Nigeria blocks thousands from leaving country to join Islamic State

Nigeria’s immigration agency says it blocked 24,000 citizens from leaving the country due to suspicion they may become involved in terrorism or prostitution.

The holds occurred during the 15 months leading up to March. The agency said several Nigerians attempting to travel abroad were suspected of trying to join militant groups such as the Islamic State.

“The terrorist group has a syndicate that arranges travel documents, visas, ticket and money for their recruits,” the BBC quoted the agency as saying in a statement, adding that Nigeria was a “catchment area for recruiters because of the high number of jobless people” in the country.

The agency noted other Nigerians were merely trying to escape their country, which suffers high levels of poverty and is embroiled in an insurgency with terrorist group Boko Haram.

“We have always had problems of Nigerians going abroad for greener pasture,” the BBC quoted Chukwuemaka Obuah, the agency’s spokesman, as saying. “We look at the age of the intending traveler and the person he is traveling with, put them by the side and profile them thoroughly.”

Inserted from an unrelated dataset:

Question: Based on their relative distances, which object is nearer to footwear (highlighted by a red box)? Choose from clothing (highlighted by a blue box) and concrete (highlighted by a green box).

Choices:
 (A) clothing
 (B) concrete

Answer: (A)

Many Nigerians are forced into prostitution once abroad. In 2012, the United Nations estimated West African trafficking victims, several from Nigeria, made up 10 percent of forced sex workers in Western Europe. A 2009 assessment indicated between 3,800 and 5,700 women were trafficked between the regions each year for an estimated annual value of between $152 million and $228 million.

The agency’s statement comes one week after neighboring Cameroon is reported to have deported at least 2,500 Nigerians living in its north following suicide bombings that killed more than 30 people in the town of Maroua and prompted the country to deploy an additional 2,000 troops to its northern border.

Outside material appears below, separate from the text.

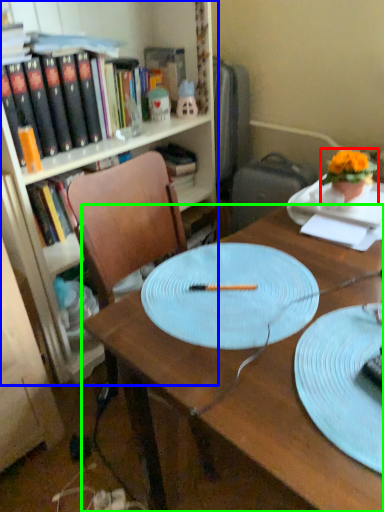 Question: Considering the real-world distances, which object is farthest from houseplant (highlighted by a red box)? bookcase (highlighted by a blue box) or desk (highlighted by a green box)?

Choices:
 (A) bookcase
 (B) desk

Answer: (A)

Officials blamed the attacks on Boko Haram, which has since 2009 waged a campaign of terror in pursuit of an Islamic state in northeastern Nigeria. The group is accused of launching bloody assaults on remote villages and bases, perpetrating mass executions, kidnapping hundreds of women and organizing multiple suicide bombings, some of which have reportedly been carried out by teenage girls.

Nigerian President Muhammadu Buhari, elected earlier this year, pledged to crack down on the insurgents, but the summer saw a sharp increase in attacks by the group, including assaults on villages in northern Cameroon and Nigeria last week.

The group pledged allegiance to IS leader Abu Bakr al Baghdadi in March. BBC correspondent Bashir Sa’ad Abdullahi, reporting from Nigeria’s capital Abuja, said the alliance may be motivating Nigerians to try joining the group, which is based mainly out of Iraq and Syria.